In order to enable this behavior, you’ll need to go to “Developers Options” settings screen, scroll down to the bottom and set the setting “Limit background processes” to 0.
Setting background processes limit to 0 instructs Android OS to eagerly kill all background processes regardless of memory conditions. Therefore, the moment any application will be pushed to background it will be killed.
My personal best practices:
Now I will share with you several “best practices” that work for me in respect to save and restore testing. Maybe they will be a good starting point for you as well.
First of all, I always use at least one device or emulator that has its background processes limit set to 0. Usually that will be the emulator that I use during development.This way I routinely “test” save and restore flow.
Such an “implicit testing” is not robust by any means, but, occasionally, it does catch bugs at an early stage when they are very easy to investigate and fix.
Second, I perform thorough save and restore testing of each new individual screen as part of screen’s “sign off”.
Third, I perform a thorough exploratory testing which includes save and restore checks before releases or after major changes.
What I usually do in this case is killing the application at “points of interest” during regular exploratory testing.
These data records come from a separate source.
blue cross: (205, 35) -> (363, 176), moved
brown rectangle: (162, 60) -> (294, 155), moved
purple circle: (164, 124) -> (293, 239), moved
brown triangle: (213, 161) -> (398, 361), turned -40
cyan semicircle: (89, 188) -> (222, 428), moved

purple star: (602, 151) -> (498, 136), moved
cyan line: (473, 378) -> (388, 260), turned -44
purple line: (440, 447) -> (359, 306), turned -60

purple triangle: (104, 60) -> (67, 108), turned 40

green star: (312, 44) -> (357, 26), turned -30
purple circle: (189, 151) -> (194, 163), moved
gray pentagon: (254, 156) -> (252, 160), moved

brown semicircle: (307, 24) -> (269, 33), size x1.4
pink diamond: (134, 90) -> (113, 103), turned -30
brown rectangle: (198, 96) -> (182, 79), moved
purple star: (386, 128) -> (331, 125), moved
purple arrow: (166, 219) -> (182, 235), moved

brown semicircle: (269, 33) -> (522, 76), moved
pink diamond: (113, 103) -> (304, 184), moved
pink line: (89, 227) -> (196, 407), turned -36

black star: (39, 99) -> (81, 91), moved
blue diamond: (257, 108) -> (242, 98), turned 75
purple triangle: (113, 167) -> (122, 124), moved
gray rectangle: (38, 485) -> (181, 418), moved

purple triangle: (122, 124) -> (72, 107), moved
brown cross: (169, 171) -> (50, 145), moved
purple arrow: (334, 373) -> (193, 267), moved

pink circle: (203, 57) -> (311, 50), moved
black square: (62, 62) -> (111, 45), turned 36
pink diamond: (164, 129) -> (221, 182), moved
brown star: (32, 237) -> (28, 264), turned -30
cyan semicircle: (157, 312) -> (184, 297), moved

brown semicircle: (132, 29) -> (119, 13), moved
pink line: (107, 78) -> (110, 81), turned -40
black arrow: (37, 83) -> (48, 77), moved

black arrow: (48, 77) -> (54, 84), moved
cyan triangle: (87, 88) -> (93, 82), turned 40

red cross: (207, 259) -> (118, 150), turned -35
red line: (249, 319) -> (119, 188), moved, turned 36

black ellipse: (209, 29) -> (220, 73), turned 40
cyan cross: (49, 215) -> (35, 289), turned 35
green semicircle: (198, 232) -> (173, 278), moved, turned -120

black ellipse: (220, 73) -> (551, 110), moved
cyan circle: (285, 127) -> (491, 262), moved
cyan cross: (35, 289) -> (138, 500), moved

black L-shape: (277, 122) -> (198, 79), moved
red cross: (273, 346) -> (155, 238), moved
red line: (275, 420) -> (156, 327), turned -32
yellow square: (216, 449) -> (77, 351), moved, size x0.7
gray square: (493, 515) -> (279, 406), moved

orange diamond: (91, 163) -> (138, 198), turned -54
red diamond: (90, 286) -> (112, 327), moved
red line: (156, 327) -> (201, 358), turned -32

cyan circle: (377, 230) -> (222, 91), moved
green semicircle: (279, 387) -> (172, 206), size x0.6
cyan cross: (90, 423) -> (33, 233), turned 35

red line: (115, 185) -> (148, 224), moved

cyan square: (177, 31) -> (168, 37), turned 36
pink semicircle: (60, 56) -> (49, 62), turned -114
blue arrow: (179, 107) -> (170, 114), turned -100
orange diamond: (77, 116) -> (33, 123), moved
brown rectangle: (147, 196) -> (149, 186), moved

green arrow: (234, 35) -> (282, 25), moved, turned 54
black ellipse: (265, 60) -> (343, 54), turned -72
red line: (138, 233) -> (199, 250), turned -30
Points of interest in this context are the scenarios that I see as risky from save and restore perspective. Note that some of these scenarios might require additional effort to set up (e.g. long server responses, server errors, etc.).
Since there is always a risk of discrepancy in behavior between a real device and an emulator, I only use real devices for screen “sign off” and pre-release testing.
The last and the most important practice is collaboration with QA testers.
If you have QA testers that work with you, chances are that they don’t even know about save and restore flow. Talk to them and explain the importance of testing of save and restore. Or, at the very least, send them link to this article.
We started with a discussion of challenges associated with automated testing of save and restore behavior.
Then I described how to test save and restore manually, and demonstrated several ways to cause the application to be killed by Android regardless of memory conditions.
Lastly I listed several best practices that worked for me over the years.
I would like to conclude with a reminder that save and restore is your users everyday reality. Therefore, testing this scenario is absolutely mandatory.